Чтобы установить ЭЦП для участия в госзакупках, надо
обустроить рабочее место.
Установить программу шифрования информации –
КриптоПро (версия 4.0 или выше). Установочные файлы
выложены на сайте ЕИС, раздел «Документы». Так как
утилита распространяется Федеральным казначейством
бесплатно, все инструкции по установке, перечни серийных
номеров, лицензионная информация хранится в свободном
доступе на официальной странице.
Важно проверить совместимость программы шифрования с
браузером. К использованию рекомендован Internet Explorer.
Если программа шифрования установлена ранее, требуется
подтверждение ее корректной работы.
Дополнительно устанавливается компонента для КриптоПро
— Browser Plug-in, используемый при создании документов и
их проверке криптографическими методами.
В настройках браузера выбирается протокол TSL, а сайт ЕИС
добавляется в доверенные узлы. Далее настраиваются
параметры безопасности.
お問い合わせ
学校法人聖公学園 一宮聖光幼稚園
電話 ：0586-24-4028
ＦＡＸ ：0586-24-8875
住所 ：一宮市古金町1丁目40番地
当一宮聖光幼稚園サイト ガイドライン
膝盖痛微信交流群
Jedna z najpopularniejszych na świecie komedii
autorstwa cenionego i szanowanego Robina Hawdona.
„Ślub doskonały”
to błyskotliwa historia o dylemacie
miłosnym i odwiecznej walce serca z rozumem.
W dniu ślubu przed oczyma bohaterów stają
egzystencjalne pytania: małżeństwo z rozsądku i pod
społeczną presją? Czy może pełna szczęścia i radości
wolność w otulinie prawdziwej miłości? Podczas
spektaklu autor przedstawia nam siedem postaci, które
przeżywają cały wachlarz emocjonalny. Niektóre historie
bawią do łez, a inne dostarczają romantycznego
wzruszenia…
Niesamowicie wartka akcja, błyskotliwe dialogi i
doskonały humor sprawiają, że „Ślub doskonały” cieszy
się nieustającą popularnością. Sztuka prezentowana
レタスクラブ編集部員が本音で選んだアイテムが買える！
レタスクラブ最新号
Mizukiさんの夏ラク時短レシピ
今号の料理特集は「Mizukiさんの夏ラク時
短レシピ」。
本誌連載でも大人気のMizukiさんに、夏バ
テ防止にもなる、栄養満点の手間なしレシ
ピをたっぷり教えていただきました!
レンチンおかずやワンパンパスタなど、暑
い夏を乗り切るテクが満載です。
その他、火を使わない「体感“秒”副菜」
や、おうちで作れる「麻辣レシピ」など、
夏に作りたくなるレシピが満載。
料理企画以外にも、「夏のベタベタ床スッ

...

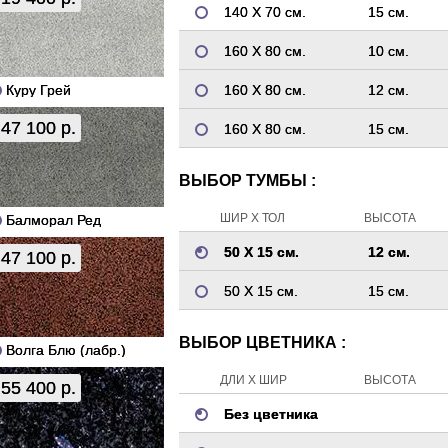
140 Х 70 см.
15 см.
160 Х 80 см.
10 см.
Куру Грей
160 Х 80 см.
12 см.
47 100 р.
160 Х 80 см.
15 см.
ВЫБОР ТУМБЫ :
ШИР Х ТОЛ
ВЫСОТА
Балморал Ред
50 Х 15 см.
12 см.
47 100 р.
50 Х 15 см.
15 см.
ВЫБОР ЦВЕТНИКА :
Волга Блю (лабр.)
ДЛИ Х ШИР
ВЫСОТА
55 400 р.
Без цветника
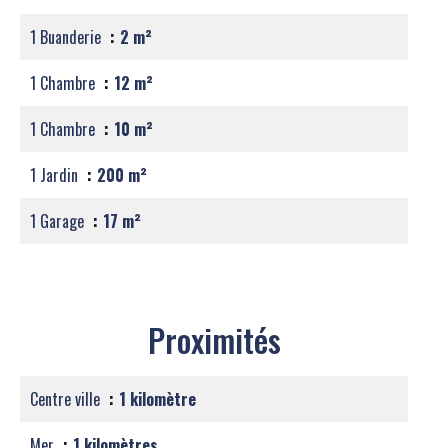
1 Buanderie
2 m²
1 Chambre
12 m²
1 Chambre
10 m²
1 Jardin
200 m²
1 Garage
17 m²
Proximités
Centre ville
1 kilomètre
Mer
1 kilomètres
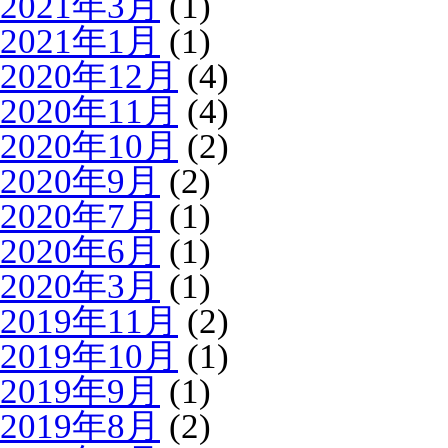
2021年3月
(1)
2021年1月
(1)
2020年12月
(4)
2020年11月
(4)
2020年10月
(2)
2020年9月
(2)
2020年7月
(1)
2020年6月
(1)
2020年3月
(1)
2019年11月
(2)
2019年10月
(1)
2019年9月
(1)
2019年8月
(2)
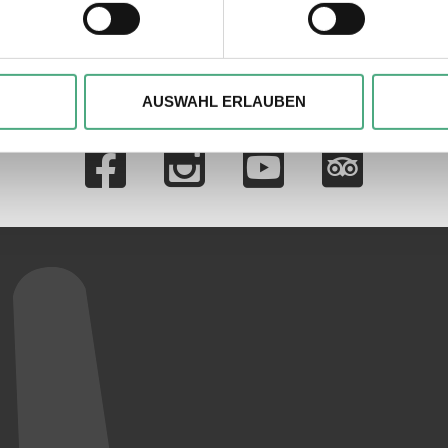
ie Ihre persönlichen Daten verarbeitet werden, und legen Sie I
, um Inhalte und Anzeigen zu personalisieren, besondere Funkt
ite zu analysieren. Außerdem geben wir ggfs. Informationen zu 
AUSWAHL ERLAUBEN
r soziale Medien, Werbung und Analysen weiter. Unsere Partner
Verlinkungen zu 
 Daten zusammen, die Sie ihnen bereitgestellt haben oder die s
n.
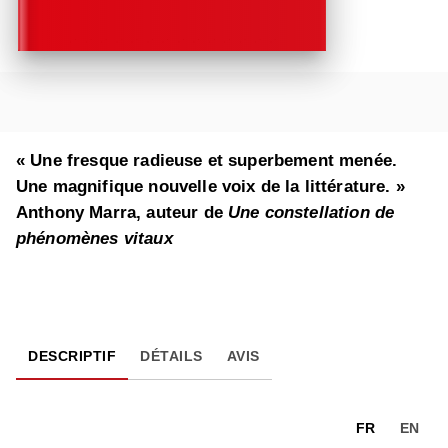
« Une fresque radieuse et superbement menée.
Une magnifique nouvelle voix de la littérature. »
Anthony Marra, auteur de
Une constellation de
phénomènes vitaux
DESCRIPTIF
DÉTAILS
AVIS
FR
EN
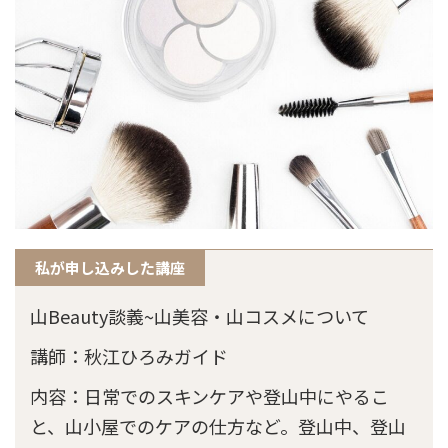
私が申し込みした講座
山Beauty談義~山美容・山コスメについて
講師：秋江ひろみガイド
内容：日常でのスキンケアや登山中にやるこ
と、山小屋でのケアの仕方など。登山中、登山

--

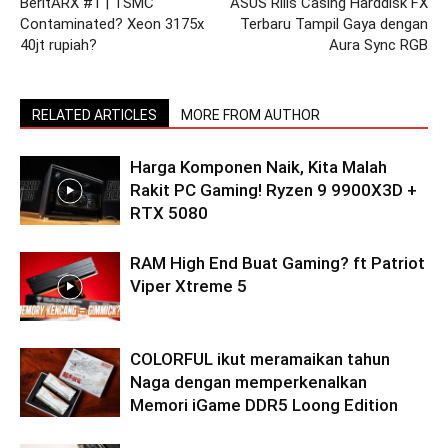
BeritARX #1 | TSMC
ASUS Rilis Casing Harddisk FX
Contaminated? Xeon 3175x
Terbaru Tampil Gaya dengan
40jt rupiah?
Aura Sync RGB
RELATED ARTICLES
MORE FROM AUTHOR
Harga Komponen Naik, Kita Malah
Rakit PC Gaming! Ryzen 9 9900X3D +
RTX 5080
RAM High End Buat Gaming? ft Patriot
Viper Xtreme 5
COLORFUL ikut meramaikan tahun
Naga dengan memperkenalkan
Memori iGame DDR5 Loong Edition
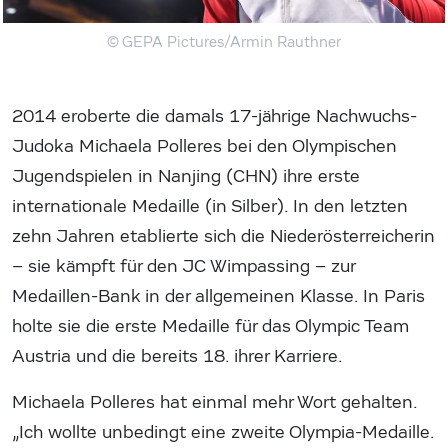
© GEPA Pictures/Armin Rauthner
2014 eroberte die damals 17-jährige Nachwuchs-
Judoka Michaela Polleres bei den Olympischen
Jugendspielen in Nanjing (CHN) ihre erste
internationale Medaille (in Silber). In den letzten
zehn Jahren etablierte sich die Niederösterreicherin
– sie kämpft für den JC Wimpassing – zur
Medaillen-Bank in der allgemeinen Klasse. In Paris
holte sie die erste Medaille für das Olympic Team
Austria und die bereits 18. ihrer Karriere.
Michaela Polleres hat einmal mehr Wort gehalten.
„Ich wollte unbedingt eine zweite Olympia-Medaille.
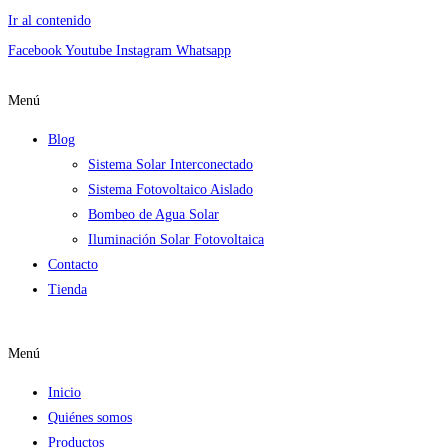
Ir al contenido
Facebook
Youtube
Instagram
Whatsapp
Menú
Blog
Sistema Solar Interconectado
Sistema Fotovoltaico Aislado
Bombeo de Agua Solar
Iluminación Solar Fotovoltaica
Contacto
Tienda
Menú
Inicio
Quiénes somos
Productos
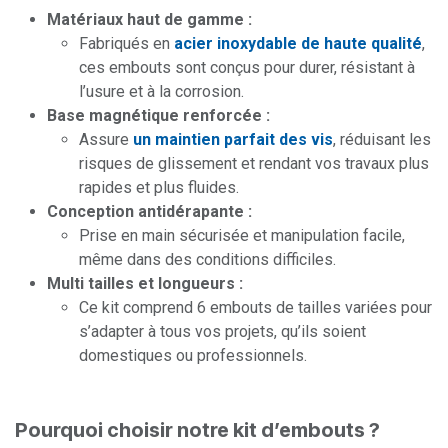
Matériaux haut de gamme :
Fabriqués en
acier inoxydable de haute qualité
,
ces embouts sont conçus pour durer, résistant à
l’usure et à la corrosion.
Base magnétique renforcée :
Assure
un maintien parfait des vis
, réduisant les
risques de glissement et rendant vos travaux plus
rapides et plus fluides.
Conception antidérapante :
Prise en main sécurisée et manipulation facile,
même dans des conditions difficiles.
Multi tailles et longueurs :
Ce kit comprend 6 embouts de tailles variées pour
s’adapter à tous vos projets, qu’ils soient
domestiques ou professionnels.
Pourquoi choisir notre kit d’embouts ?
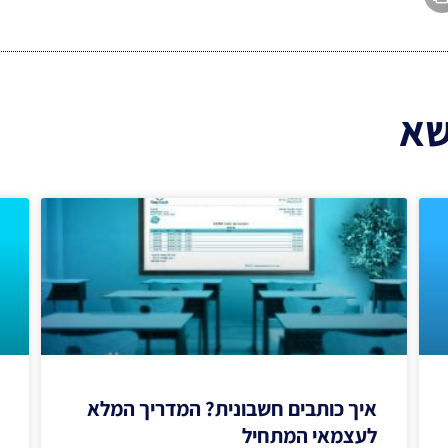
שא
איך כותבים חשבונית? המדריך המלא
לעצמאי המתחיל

**PROBLEM DESCRIPTION:**
Looking at the data above, count every line holding the word "шифрования" and state only the count.

**SOLVED EXERCISE:**
3